PROBLEM TO SOLVE
Your answer should consist of each line below that includes the word "коммерческая".

SUPPLIED INFORMATION

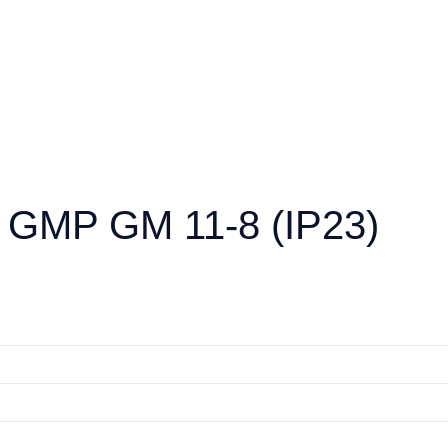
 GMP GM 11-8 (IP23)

---

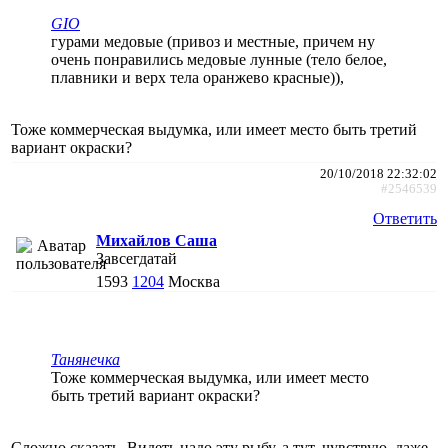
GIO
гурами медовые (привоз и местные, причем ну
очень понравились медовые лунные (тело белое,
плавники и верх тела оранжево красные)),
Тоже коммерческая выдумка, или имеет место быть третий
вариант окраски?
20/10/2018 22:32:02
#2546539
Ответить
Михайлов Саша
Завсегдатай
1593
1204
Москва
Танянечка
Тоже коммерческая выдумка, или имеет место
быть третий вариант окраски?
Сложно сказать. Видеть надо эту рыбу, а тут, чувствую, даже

TASK SOLUTION
Тоже коммерческая выдумка, или имеет место быть третий
Тоже коммерческая выдумка, или имеет место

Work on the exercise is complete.